Именно такие акции, как нападение на базу ВВС во Франкфурте в 1985 году, убийство Пименталя или события в Рамштайне в 1982 году[20], с очевидностью показали, что такая логика в ответ на обострение военной опасности во всем мире — тогда это была угроза атомного конфликта — может сдвинуть все в направлении войны. Мое мнение об убийстве американского солдата, приведенное в начале этой речи, многими было тогда встречено с раздражением. В левых кругах меня упрекали в «деполитизации» и «морализаторстве» — вплоть до того, что такие выступления играют на руку нашим врагам. Упреки в «деполитизации» и «игре на руку врагам» меня не интересуют — это излюбленный вид «критики», к которому товарищи в наших кругах очень часто прибегают, если у них нет других аргументов или если они вообще не хотят спорить по существу. Но на упреке в «морализаторстве» я хотела бы остановиться поподробнее. Часто такие упреки сопровождаются высказываниями типа «войну не ведут в белых перчатках», с этим, дескать, надо смириться, и вопрос о революционной морали вообще ставить нельзя. Конечно, не существует единых моральных критериев, пригодных для каждой конкретной ситуации, как верно и то, что война есть война и она всегда бесчеловечна. Но это не должно освобождать революционные группы от обязанности четко определить собственные критерии. Например, то, что многими считалось оправданным в странах, оккупированных вермахтом во время фашистского господства, и то, что считается законным в ФРГ в 1995 году, — вовсе не одно и то же. Но сегодня снова встает вопрос: какие средства допустимы и оправданны в каждой конкретной ситуации? Мы в своих рассуждениях исходили из идеи разрыва — не только с системой, но и с обществом. Еще в середине 80-х годов в одном из документов «Фронта» говорилось: «Мы принадлежим этому обществу лишь постольку, поскольку мы боремся с ним» — вот причина того, что мы перестали видеть внутри общества и даже внутри левого движения какую бы то ни было «моральную инстанцию». Такая инстанция для нас самих становилась все более фиктивной, ибо мы признавали только нечто абстрактное, а именно народы «третьего мира». Мы сознательно уклонялись от необходимости оправдывать свои действия перед нашими соотечественниками и даже перед левыми, и поэтому не было никаких дискуссий, в ходе которых мы могли бы скорректировать нашу практику и привести ее в соответствие с реальным процессом общественного развития.
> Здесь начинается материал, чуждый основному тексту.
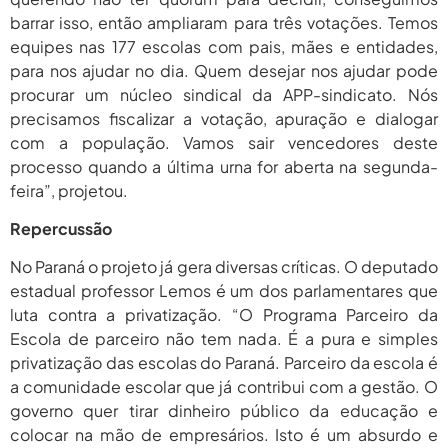
barrar isso, então ampliaram para três votações. Temos
equipes nas 177 escolas com pais, mães e entidades,
para nos ajudar no dia. Quem desejar nos ajudar pode
procurar um núcleo sindical da APP-sindicato. Nós
precisamos fiscalizar a votação, apuração e dialogar
com a população. Vamos sair vencedores deste
processo quando a última urna for aberta na segunda-
feira”, projetou.
Repercussão
No Paraná o projeto já gera diversas críticas. O deputado
estadual professor Lemos é um dos parlamentares que
luta contra a privatização. “O Programa Parceiro da
Escola de parceiro não tem nada. É a pura e simples
privatização das escolas do Paraná. Parceiro da escola é
a comunidade escolar que já contribui com a gestão. O
governo quer tirar dinheiro público da educação e
colocar na mão de empresários. Isto é um absurdo e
Именно такая наша позиция давала о себе знать всякий раз, когда мы подвергались резкой критике, как это было, например, после убийства американского солдата. Но в отношении нашей невосприимчивости к любой критике, исходившей тогда от всего левого спектра, необходимо сказать и другое. Хоть и задним числом, но мы все-таки почувствовали, что эта критика небеспочвенна, что, совершив эту акцию, мы преступили все границы: наша революционная политика изменилась до неузнаваемости и потеряла все точки соприкосновения с окружающим обществом. Каждый из нас испытал ощущение отчуждения от собственной истории, от своего пути, от своей политической самоидентификации — но все это проявилось лишь позже и в довольно расплывчатой форме. В ответ на критику мы тогда могли выдвинуть лишь привычные абстрактные аргументы: дескать, этот солдат мог бы с таким же успехом служить на базе ВВС, обеспечивая ее боеспособность в ходе войны, которую США и НАТО вели тогда против народов Ближнего Востока, или что этот Пименталь в конце концов сам решил зарабатывать свои деньги солдатским ремеслом. Подобные рассуждения совершенно не принимали в расчет судьбу отдельного человека, и мы в глубине души чувствовали это, но вместо того, чтобы разобраться в возникших вопросах и противоречиях, мы просто «замели их под ковер». В результате нами было опубликовано глупейшее заявление о том, что, признавая это убийство политической ошибкой, мы тем не менее рассматриваем его как предостережение для тех, кто закрывает глаза на окружающую реальность и лишь ищет для себя удобную нишу в этой системе.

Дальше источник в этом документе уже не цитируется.